DATA FOR THIS TASK Start Marker
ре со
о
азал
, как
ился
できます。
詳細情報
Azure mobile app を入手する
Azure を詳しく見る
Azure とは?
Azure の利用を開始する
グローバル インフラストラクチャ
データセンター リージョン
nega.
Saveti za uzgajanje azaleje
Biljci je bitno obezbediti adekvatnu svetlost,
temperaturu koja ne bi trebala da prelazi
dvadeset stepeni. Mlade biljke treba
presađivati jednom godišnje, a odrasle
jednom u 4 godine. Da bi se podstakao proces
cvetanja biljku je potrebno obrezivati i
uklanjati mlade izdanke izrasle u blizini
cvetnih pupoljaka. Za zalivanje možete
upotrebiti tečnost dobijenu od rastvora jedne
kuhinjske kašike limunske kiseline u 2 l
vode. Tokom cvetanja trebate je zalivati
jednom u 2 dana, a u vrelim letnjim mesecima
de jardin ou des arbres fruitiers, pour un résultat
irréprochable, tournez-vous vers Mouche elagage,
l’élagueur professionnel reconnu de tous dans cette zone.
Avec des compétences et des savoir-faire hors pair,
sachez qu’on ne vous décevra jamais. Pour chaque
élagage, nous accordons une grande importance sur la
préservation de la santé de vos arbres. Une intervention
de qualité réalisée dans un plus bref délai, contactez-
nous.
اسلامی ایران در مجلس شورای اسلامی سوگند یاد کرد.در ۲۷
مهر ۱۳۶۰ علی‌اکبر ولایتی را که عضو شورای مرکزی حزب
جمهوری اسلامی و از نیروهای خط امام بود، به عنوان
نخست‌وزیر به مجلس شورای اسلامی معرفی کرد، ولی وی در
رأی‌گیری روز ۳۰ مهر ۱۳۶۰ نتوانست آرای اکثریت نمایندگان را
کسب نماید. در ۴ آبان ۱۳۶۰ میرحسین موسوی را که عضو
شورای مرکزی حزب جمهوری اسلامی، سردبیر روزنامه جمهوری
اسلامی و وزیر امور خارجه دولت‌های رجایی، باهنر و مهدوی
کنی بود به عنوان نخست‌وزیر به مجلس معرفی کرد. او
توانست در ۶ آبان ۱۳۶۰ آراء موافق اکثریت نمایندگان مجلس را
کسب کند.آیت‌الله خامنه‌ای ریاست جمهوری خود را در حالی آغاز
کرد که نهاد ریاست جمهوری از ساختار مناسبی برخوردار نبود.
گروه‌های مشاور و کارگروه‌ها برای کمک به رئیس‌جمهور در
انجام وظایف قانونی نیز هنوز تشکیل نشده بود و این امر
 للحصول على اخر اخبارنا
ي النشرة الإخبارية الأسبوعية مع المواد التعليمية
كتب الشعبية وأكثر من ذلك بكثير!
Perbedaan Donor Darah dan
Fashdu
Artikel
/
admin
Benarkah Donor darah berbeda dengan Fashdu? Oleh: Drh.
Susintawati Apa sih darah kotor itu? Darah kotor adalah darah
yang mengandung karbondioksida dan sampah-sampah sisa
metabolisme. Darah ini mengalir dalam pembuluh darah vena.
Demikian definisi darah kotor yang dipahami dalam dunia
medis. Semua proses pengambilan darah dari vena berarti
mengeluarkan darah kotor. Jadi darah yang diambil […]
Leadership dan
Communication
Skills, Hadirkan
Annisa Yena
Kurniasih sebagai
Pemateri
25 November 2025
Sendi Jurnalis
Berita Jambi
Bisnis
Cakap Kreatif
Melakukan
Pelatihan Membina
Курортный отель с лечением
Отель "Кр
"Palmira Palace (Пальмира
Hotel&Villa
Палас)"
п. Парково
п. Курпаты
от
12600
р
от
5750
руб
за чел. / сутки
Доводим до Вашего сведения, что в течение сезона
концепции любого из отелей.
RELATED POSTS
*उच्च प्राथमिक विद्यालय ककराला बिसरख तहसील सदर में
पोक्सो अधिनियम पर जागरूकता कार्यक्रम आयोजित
DATA FOR THIS TASK End Marker
Among the entries above, how many lines have the string "cvetanja" in them? Only the number should be given.

2